The synthetic division table is:
$$ \begin{array}{c|rrrr}4&15&-52&12&12\\& & 60& 32& \color{black}{176} \\ \hline &\color{blue}{15}&\color{blue}{8}&\color{blue}{44}&\color{orangered}{188} \end{array} $$The solution is:
$$ \frac{ 15x^{3}-52x^{2}+12x+12 }{ x-4 } = \color{blue}{15x^{2}+8x+44} ~+~ \frac{ \color{red}{ 188 } }{ x-4 } $$Step 1 : Write down the coefficients of the dividend into division table. Put the zero from $ x -4 = 0 $ ( $ x = \color{blue}{ 4 } $ ) at the left.

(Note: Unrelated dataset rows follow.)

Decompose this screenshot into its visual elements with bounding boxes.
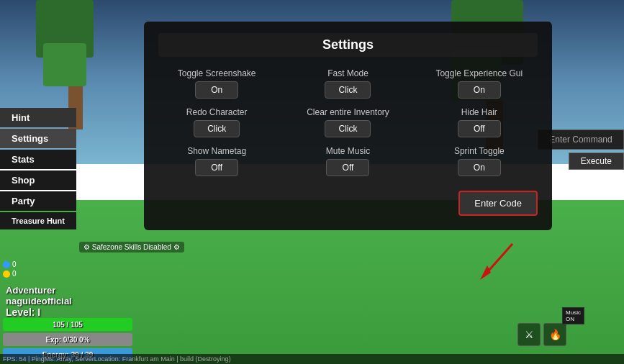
player-class: Adventurer — [6, 285, 72, 296]
hide-hair-btn[interactable]: Off — [458, 120, 501, 137]
status-bar: FPS: 54 | PingMs: Array, ServerLocation:… — [0, 354, 624, 364]
blue-dot — [3, 261, 10, 268]
settings-title: Settings — [158, 33, 538, 57]
bottom-icon-2[interactable]: 🔥 — [543, 323, 566, 346]
bottom-icon-1[interactable]: ⚔ — [517, 323, 541, 346]
setting-show-nametag: Show Nametag Off — [158, 146, 275, 176]
safezone-indicator: ⚙ Safezone Skills Disabled ⚙ — [79, 242, 184, 252]
show-nametag-btn[interactable]: Off — [195, 159, 238, 176]
settings-bottom: Enter Code — [158, 185, 538, 216]
toggle-exp-gui-btn[interactable]: On — [458, 81, 501, 99]
setting-hide-hair: Hide Hair Off — [421, 107, 538, 137]
enter-code-button[interactable]: Enter Code — [458, 191, 538, 216]
sidebar-item-party[interactable]: Party — [0, 191, 76, 211]
sidebar-item-stats[interactable]: Stats — [0, 150, 76, 169]
redo-character-btn[interactable]: Click — [194, 120, 240, 137]
setting-toggle-exp-gui: Toggle Experience Gui On — [421, 68, 538, 99]
sidebar-item-hint[interactable]: Hint — [0, 108, 76, 127]
setting-redo-character: Redo Character Click — [158, 107, 275, 137]
clear-inventory-btn[interactable]: Click — [325, 120, 371, 137]
health-bar: 105 / 105 — [3, 318, 132, 331]
setting-mute-music: Mute Music Off — [289, 146, 406, 176]
setting-fast-mode: Fast Mode Click — [289, 68, 406, 99]
bottom-icons: ⚔ 🔥 — [517, 323, 566, 346]
setting-sprint-toggle: Sprint Toggle On — [421, 146, 538, 176]
sidebar-item-settings[interactable]: Settings — [0, 129, 76, 148]
sprint-toggle-btn[interactable]: On — [458, 159, 501, 176]
setting-clear-inventory: Clear entire Inventory Click — [289, 107, 406, 137]
sidebar-item-treasure-hunt[interactable]: Treasure Hunt — [0, 212, 76, 229]
settings-grid: Toggle Screenshake On Fast Mode Click To… — [158, 68, 538, 176]
dot-indicators: 0 0 — [3, 260, 17, 278]
setting-toggle-screenshake: Toggle Screenshake On — [158, 68, 275, 99]
mute-music-btn[interactable]: Off — [326, 159, 369, 176]
fast-mode-btn[interactable]: Click — [325, 81, 371, 99]
settings-panel: Settings Toggle Screenshake On Fast Mode… — [144, 22, 552, 230]
music-badge: MusicON — [562, 307, 584, 324]
yellow-dot-value: 0 — [12, 270, 17, 278]
sidebar: Hint Settings Stats Shop Party Treasure … — [0, 108, 76, 229]
yellow-dot — [3, 270, 10, 278]
player-name: naguideofficial — [6, 296, 72, 306]
execute-button[interactable]: Execute — [569, 153, 624, 170]
exp-bar: Exp: 0/30 0% — [3, 333, 132, 346]
blue-dot-value: 0 — [12, 260, 17, 268]
sidebar-item-shop[interactable]: Shop — [0, 170, 76, 190]
toggle-screenshake-btn[interactable]: On — [195, 81, 238, 99]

$$ \begin{array}{c|rrrr}\color{blue}{4}&15&-52&12&12\\& & & & \\ \hline &&&& \end{array} $$Step 1 : Bring down the leading coefficient to the bottom row.
$$ \begin{array}{c|rrrr}4&\color{orangered}{ 15 }&-52&12&12\\& & & & \\ \hline &\color{orangered}{15}&&& \end{array} $$Step 2 : Multiply by the number on the left, and carry the result into the next column: $ \color{blue}{ 4 } \cdot \color{blue}{ 15 } = \color{blue}{ 60 } $.
$$ \begin{array}{c|rrrr}\color{blue}{4}&15&-52&12&12\\& & \color{blue}{60} & & \\ \hline &\color{blue}{15}&&& \end{array} $$Step 3 : Add down last column: $ \color{orangered}{ -52 } + \color{orangered}{ 60 } = \color{orangered}{ 8 } $
$$ \begin{array}{c|rrrr}4&15&\color{orangered}{ -52 }&12&12\\& & \color{orangered}{60} & & \\ \hline &15&\color{orangered}{8}&& \end{array} $$Step 4 : Multiply by the number on the left, and carry the result into the next column: $ \color{blue}{ 4 } \cdot \color{blue}{ 8 } = \color{blue}{ 32 } $.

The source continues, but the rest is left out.